EXERCISE DIRECTIONS
Every record must appear in the answer exactly as it stands.

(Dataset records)
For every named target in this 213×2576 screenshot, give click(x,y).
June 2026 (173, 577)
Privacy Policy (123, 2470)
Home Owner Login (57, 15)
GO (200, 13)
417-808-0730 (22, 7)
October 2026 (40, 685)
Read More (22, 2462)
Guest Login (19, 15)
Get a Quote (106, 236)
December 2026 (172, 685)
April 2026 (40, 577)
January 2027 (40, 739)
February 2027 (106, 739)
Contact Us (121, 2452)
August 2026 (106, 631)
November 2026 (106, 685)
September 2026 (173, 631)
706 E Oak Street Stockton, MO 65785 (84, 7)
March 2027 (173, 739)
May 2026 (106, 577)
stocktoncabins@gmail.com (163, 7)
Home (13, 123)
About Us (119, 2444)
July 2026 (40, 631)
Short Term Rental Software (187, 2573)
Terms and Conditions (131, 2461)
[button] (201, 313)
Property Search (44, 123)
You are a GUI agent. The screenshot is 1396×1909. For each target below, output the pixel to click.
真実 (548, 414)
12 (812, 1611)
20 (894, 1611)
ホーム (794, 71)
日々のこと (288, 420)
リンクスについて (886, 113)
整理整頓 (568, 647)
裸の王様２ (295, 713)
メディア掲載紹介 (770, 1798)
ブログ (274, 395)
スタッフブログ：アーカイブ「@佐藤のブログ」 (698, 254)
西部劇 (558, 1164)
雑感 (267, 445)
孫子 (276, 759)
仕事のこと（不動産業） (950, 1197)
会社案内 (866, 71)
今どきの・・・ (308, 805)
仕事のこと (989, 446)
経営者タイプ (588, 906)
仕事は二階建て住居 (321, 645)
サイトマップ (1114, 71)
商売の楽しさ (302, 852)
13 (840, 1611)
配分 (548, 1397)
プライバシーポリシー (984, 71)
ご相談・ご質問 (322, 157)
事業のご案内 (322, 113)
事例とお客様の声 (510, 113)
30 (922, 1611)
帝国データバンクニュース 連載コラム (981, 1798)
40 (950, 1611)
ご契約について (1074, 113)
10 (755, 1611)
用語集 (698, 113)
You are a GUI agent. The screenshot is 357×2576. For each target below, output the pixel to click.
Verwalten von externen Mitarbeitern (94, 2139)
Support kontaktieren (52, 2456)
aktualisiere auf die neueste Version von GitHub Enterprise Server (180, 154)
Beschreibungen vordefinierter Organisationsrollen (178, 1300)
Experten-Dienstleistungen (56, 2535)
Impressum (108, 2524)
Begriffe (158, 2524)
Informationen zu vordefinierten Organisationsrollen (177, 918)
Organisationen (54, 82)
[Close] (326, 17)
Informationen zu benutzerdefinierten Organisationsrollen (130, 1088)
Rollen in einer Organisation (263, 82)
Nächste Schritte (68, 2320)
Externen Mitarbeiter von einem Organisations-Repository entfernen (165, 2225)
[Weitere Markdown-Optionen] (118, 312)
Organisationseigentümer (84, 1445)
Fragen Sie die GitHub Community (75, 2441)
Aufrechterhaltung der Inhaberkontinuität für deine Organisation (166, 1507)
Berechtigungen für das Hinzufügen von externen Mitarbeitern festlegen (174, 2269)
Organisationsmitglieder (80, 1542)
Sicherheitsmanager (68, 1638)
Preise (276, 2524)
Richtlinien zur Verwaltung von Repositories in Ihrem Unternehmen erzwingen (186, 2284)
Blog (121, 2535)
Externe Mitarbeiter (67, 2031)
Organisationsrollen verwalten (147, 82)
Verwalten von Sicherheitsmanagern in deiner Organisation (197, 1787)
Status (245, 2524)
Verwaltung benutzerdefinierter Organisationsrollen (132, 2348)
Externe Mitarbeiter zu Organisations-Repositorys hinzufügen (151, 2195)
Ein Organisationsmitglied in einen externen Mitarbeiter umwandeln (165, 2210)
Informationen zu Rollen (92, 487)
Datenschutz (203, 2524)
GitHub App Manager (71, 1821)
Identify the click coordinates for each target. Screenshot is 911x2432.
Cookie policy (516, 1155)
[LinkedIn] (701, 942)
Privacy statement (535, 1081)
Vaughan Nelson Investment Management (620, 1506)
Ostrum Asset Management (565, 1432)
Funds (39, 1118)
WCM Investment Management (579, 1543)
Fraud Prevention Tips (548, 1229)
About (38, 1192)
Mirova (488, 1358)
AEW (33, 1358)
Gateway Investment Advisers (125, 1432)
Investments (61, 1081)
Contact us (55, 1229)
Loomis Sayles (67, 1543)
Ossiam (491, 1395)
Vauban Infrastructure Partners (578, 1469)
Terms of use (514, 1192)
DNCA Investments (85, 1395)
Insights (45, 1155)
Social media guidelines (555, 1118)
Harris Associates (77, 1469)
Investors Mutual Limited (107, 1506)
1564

PROBLEM SOLUTION
For every named target in this 213×2576 screenshot, give click(x,y).
June 2026 (173, 577)
Privacy Policy (123, 2470)
Home Owner Login (57, 15)
GO (200, 13)
417-808-0730 (22, 7)
October 2026 (40, 685)
Read More (22, 2462)
Guest Login (19, 15)
Get a Quote (106, 236)
December 2026 (172, 685)
April 2026 (40, 577)
January 2027 (40, 739)
February 2027 (106, 739)
Contact Us (121, 2452)
August 2026 (106, 631)
November 2026 (106, 685)
September 2026 (173, 631)
706 E Oak Street Stockton, MO 65785 (84, 7)
March 2027 (173, 739)
May 2026 (106, 577)
stocktoncabins@gmail.com (163, 7)
Home (13, 123)
About Us (119, 2444)
July 2026 (40, 631)
Short Term Rental Software (187, 2573)
Terms and Conditions (131, 2461)
[button] (201, 313)
Property Search (44, 123)
You are a GUI agent. The screenshot is 1396×1909. For each target below, output the pixel to click.
真実 (548, 414)
12 (812, 1611)
20 (894, 1611)
ホーム (794, 71)
日々のこと (288, 420)
リンクスについて (886, 113)
整理整頓 (568, 647)
裸の王様２ (295, 713)
メディア掲載紹介 (770, 1798)
ブログ (274, 395)
スタッフブログ：アーカイブ「@佐藤のブログ」 (698, 254)
西部劇 (558, 1164)
雑感 (267, 445)
孫子 (276, 759)
仕事のこと（不動産業） (950, 1197)
会社案内 (866, 71)
今どきの・・・ (308, 805)
仕事のこと (989, 446)
経営者タイプ (588, 906)
仕事は二階建て住居 (321, 645)
サイトマップ (1114, 71)
商売の楽しさ (302, 852)
13 (840, 1611)
配分 (548, 1397)
プライバシーポリシー (984, 71)
ご相談・ご質問 (322, 157)
事業のご案内 (322, 113)
事例とお客様の声 (510, 113)
30 (922, 1611)
帝国データバンクニュース 連載コラム (981, 1798)
40 (950, 1611)
ご契約について (1074, 113)
10 (755, 1611)
用語集 (698, 113)
You are a GUI agent. The screenshot is 357×2576. For each target below, output the pixel to click.
Verwalten von externen Mitarbeitern (94, 2139)
Support kontaktieren (52, 2456)
aktualisiere auf die neueste Version von GitHub Enterprise Server (180, 154)
Beschreibungen vordefinierter Organisationsrollen (178, 1300)
Experten-Dienstleistungen (56, 2535)
Impressum (108, 2524)
Begriffe (158, 2524)
Informationen zu vordefinierten Organisationsrollen (177, 918)
Organisationen (54, 82)
[Close] (326, 17)
Informationen zu benutzerdefinierten Organisationsrollen (130, 1088)
Rollen in einer Organisation (263, 82)
Nächste Schritte (68, 2320)
Externen Mitarbeiter von einem Organisations-Repository entfernen (165, 2225)
[Weitere Markdown-Optionen] (118, 312)
Organisationseigentümer (84, 1445)
Fragen Sie die GitHub Community (75, 2441)
Aufrechterhaltung der Inhaberkontinuität für deine Organisation (166, 1507)
Berechtigungen für das Hinzufügen von externen Mitarbeitern festlegen (174, 2269)
Organisationsmitglieder (80, 1542)
Sicherheitsmanager (68, 1638)
Preise (276, 2524)
Richtlinien zur Verwaltung von Repositories in Ihrem Unternehmen erzwingen (186, 2284)
Blog (121, 2535)
Externe Mitarbeiter (67, 2031)
Organisationsrollen verwalten (147, 82)
Verwalten von Sicherheitsmanagern in deiner Organisation (197, 1787)
Status (245, 2524)
Verwaltung benutzerdefinierter Organisationsrollen (132, 2348)
Externe Mitarbeiter zu Organisations-Repositorys hinzufügen (151, 2195)
Ein Organisationsmitglied in einen externen Mitarbeiter umwandeln (165, 2210)
Informationen zu Rollen (92, 487)
Datenschutz (203, 2524)
GitHub App Manager (71, 1821)
Identify the click coordinates for each target. Screenshot is 911x2432.
Cookie policy (516, 1155)
[LinkedIn] (701, 942)
Privacy statement (535, 1081)
Vaughan Nelson Investment Management (620, 1506)
Ostrum Asset Management (565, 1432)
Funds (39, 1118)
WCM Investment Management (579, 1543)
Fraud Prevention Tips (548, 1229)
About (38, 1192)
Mirova (488, 1358)
AEW (33, 1358)
Gateway Investment Advisers (125, 1432)
Investments (61, 1081)
Contact us (55, 1229)
Loomis Sayles (67, 1543)
Ossiam (491, 1395)
Vauban Infrastructure Partners (578, 1469)
Terms of use (514, 1192)
DNCA Investments (85, 1395)
Insights (45, 1155)
Social media guidelines (555, 1118)
Harris Associates (77, 1469)
Investors Mutual Limited (107, 1506)
1564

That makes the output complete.